In the interim, the city is negotiating a high-profile land deal in the Midway District. Earlier this year, Brookfield Properties won a competitive bidding process to redo the 48 acres the city owns around Pechanga Arena. It has pitched an all-new sports arena, five acres of public parks, 2,100 housing units and 590,000 square feet of retail space.
Mayor says the goal is a completely new arena to anchor a planned entertainment district.
A proposed ground lease with the developer is expected to go before the City Council in the first half of 2021, although the civil suit muddies potential deal terms and the prospect of a new arena, which cannot be rebuilt with a 30-foot height limit in place.

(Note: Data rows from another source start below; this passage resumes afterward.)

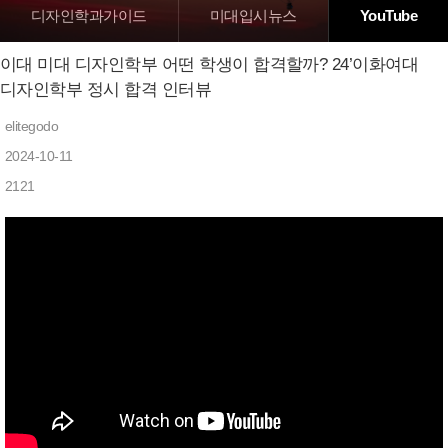
디자인학과가이드
미대입시뉴스
YouTube
이대 미대 디자인학부 어떤 학생이 합격할까? 24’이화여대
디자인학부 정시 합격 인터뷰
elitegodo
2024-10-11
2121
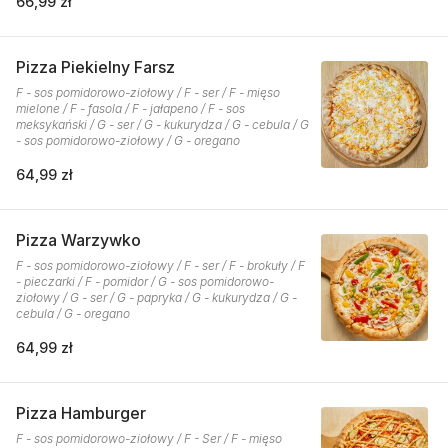
66,99 zł
Pizza Piekielny Farsz
F - sos pomidorowo-ziołowy / F - ser / F - mięso
mielone / F - fasola / F - jałapeno / F - sos
meksykański / G - ser / G - kukurydza / G - cebula / G
- sos pomidorowo-ziołowy / G - oregano
64,99 zł
Pizza Warzywko
F - sos pomidorowo-ziołowy / F - ser / F - brokuły / F
- pieczarki / F - pomidor / G - sos pomidorowo-
ziołowy / G - ser / G - papryka / G - kukurydza / G -
cebula / G - oregano
64,99 zł
Pizza Hamburger
F - sos pomidorowo-ziołowy / F - Ser / F - mięso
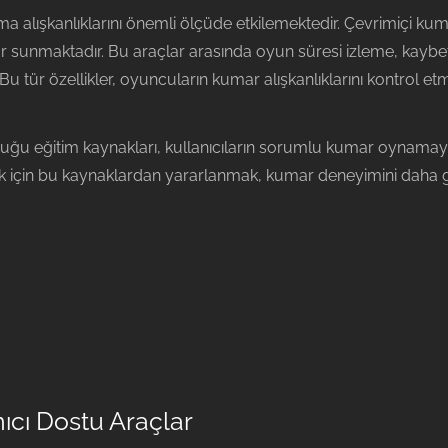
alışkanlıklarını önemli ölçüde etkilemektedir. Çevrimiçi ku
r sunmaktadır. Bu araçlar arasında oyun süresi izleme, kaybet
Bu tür özellikler, oyuncuların kumar alışkanlıklarını kontrol etme
nduğu eğitim kaynakları, kullanıcıların sorumlu kumar oynama
mek için bu kaynaklardan yararlanmak, kumar deneyimini daha gü
nıcı Dostu Araçlar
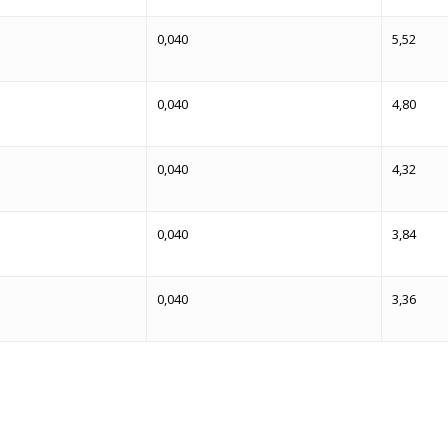
0,040
5,52
0,040
4,80
0,040
4,32
0,040
3,84
0,040
3,36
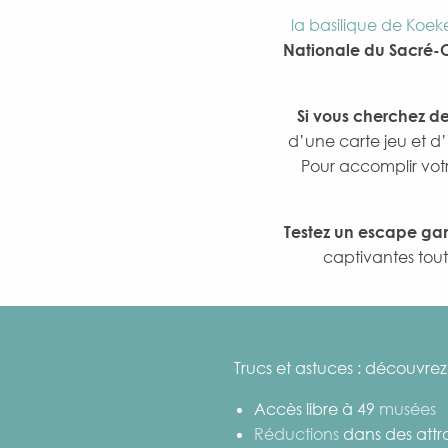
la basilique de Koek
Nationale du Sacré
Si vous cherchez de
d’une carte jeu et d
Pour accomplir vot
Testez un escape game
captivantes tout
Trucs et astuces : découvrez
Accès libre à 49
musées
Réductions
dans des attra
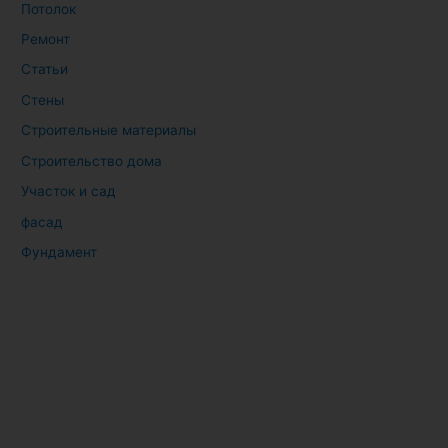
Потолок
Ремонт
Статьи
Стены
Строительные материалы
Строительство дома
Участок и сад
фасад
Фундамент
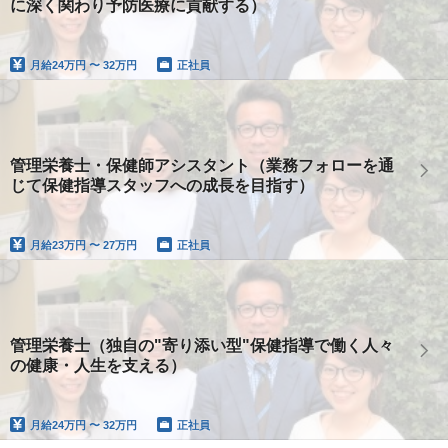
に深く関わり予防医療に貢献する）
月給
24万円 〜 32万円
正社員
管理栄養士・保健師アシスタント（業務フォローを通
じて保健指導スタッフへの成長を目指す）
月給
23万円 〜 27万円
正社員
管理栄養士（独自の"寄り添い型"保健指導で働く人々
の健康・人生を支える）
月給
24万円 〜 32万円
正社員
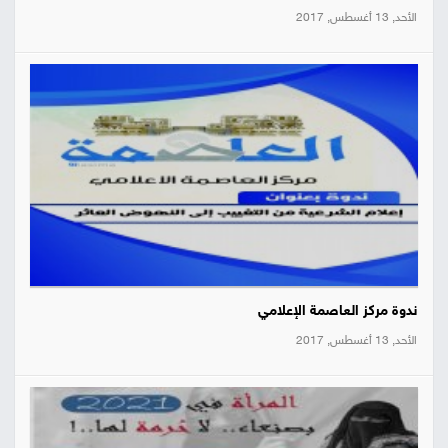
الأحد, 13 أغسطس, 2017
ندوة مركز العاصمة الإعلامي
الأحد, 13 أغسطس, 2017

“The people of San Diego have removed one of the biggest barriers holding back the revitalization of the Midway District and in the process took the very important first step toward the redevelopment of the sports arena site,” Mayor Kevin Faulconer, Councilwoman Jennifer Campbell and Brookfield executive Zach Adams said in a joint statement. “This historic change will bring more jobs, more park space, more housing and a world-class sports and entertainment district that will make San Diego proud. The city and [the Brookfield team] will continue to negotiate a final deal to bring before the next mayor and City Council that fully embraces voters’ support of Measure E.”
Save Our Access vs. City of San Diego is filed with the central division of San Diego County Superior Court.